Give Me All Your Hopeless Heart

Frank's P.O.V.

“Well go sit with your boyfriend, then-!” Mikey said sarcastically, and I rolled my eyes and dug my fingers into the tender skin just below his ribs once more before rolling off of the sofa.

“Fine, I will.” I stuck my tongue out, and moved over to Gerard, dropping down in his lap gently.
It’s not like I could sit next to him -he was in the single chair.
Which I was kind of really happy about.

I looked over to the younger Way again, and smiled broadly.
“Jealous, Mikey?” I giggled, and he then rolled his eyes, and let himself flop back on the sofa as Ray continues to ignore us while he was messing with some new music on his laptop.

I curled up in Gerard lap, and turned my head up to look at him with a smile.
“Hey, Gee..”

I looked into his doe eyes for a moment, before humming contently and settled against his chest.

Poor man looked like a bunny caught in headlights.
Probably didn’t help when I’d tried to kiss him- what the fuck was I thinking? I was surely going to ruin our friendship.

Why could I just leave it.
The only reason Gerard hadn’t pushed me away was because he was probably too startled and shocked to even realise what was going on; and now that he’d had time to think it through, he’d realised how fucking creepy I am, and decided it was better if we kept our distance.

But I wasn’t going to have that -no fucking way.
I was not letting Gerard slip away from me any more than he already had done.

We sat like that for a long time, just talking and joking around, until Gerard nudged my side a little harder than before -when I’d ignored him- and I squirmed around to look at him.
“What?” I pouted at him, looking at him with big eyes. “I don’t wanna move -you’re comfy.”

Gerard just shakes his head, mutters something about the bathroom and then practically shoved me off of his lap.
“Asshole.” I muttered, and huffed, moving over to the sofa again and curled up with Mikey.

It probably looked terrible to everyone else, but I just really liked being close with people.
Gerard being my favourite, but he obviously didn’t want me at the moment, so.
My other best friend will have to cuddle me instead.

I smiled when Mikey wrapped his arm around me, after jabbing me in the ribs as payback. I saw Gerard look back at us out of the corner of my eyes, but tried to pay no attention. It kind of really hurt, because I was beginning to feel pretty damn rejected by Gerard.
He didn’t even hold me like he normally would; and it wasn’t just because the guys were around, because that didn’t normally bother him.

In fact, that used to make him show off more.
Which then used to piss me off.

I heard Gerard sigh softly, and then his footsteps disappear, and I exhale slowly, relaxing against Mikey.

“What’s wrong, Frankie?” He asked, and I just shook my head. I didn’t feel like talking about it.
The whole ‘I think I’m in love with you’re brother -wait, no. Scratch that. I am in love with him’ thing probably wouldn’t have gone down well. It’s whiney and childish.

Tonight was our night off, and a few hours had passed from when Gerard had disappeared.
And now I was left all alone, on the sofa, staring up at the ceiling of the bus.

Ray and Mikey went out to some party thing, and I hadn’t seen Gerard since he pushed me off of his lap.
Maybe I should just go out, because Gerard obviously didn’t want me.
Maybe I should apologize.

That sounded like a better idea; I didn’t really feel like going out.

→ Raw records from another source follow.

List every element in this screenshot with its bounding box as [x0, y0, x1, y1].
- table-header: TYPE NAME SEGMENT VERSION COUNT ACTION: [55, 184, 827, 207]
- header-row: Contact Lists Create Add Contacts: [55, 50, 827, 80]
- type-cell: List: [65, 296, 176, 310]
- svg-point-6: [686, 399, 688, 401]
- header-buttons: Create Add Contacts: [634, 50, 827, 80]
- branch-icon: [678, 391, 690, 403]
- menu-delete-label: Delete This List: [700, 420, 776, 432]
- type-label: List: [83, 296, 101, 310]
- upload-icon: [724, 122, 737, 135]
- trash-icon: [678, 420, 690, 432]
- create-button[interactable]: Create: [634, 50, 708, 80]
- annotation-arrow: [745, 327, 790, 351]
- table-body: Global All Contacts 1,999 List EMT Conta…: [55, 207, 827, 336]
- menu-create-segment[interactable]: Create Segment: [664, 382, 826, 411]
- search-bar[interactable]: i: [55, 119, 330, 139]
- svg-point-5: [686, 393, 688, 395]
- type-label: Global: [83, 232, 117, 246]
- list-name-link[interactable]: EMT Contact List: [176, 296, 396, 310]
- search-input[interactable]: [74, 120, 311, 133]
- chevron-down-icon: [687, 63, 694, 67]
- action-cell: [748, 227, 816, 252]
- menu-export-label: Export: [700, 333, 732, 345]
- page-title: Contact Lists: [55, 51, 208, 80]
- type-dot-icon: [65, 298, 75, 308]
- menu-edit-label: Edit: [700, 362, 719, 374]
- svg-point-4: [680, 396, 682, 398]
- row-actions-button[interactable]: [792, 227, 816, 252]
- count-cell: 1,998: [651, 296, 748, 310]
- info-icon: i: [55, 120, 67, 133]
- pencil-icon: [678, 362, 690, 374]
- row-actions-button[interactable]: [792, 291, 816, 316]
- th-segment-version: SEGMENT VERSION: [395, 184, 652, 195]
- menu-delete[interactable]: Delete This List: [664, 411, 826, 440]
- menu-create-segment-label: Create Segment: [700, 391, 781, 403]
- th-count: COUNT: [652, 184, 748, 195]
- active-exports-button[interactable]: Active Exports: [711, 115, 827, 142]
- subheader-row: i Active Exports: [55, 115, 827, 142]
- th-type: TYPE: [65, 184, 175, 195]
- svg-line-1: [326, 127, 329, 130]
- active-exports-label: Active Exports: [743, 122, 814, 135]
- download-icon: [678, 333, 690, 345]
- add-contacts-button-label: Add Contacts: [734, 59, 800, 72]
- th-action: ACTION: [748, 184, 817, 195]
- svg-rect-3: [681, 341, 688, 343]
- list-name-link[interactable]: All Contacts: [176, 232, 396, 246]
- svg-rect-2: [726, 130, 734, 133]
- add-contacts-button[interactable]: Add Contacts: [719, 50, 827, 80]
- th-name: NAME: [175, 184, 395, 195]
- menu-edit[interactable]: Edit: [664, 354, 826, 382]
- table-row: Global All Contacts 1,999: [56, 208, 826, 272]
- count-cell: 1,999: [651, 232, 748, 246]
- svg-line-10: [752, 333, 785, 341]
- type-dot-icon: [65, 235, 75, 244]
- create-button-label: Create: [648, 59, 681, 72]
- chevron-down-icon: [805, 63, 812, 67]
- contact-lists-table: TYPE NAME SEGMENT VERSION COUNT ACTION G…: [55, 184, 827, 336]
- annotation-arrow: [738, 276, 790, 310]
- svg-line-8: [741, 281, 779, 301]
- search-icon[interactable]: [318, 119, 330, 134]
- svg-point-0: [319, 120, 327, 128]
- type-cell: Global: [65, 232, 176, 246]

“Gerard..?” I called softly, and padded through the bus quietly.
“Gee, I’m sorry, okay? I didn’t-” What? I didn’t mean to? That would be a lie. That would be the biggest lie ever. “I didn’t mean to upset you.”
There. I didn’t mean to hurt Gerard.

“Just- don’t do this to me again. ..Please.” I stepped through to the bunk room, and just looked at Gerard for a long moment.

He was sitting on the floor, surrounded my odd pieces of paper; covered with both words and drawings.
“Gerard -please.”

I was very aware that I sounded pathetic. So very aware, that it was beginning to hurt.
I didn’t dare step any further into the small room; ruining one of those pieces of paper would just make everything ten times worse, and that would just be terrible.

The silence hung between us for a long time, and I managed to feel worse the whole way through.

“At least fucking reject me properly.” I mutter, and shook my head a little.
I watched Gerard for a few more moments, and then turned away and headed into the kitchen area, pulling out a bottle of beer and moved to drop down onto the sofa again.

Fine. Gerard couldn’t tell me he didn’t want me, so he’d just fucking ignore me.
That was fine.
Whatever.

I drank half the bottle before curling up on my side, face pressed into the back of the sofa, and let myself feel shitty until I fell asleep.
♠ ♠ ♠
Gah, I'm sorry it's so short! I kind of lost where I was going with it halfway through, and just.. I'll make the next one better, promise!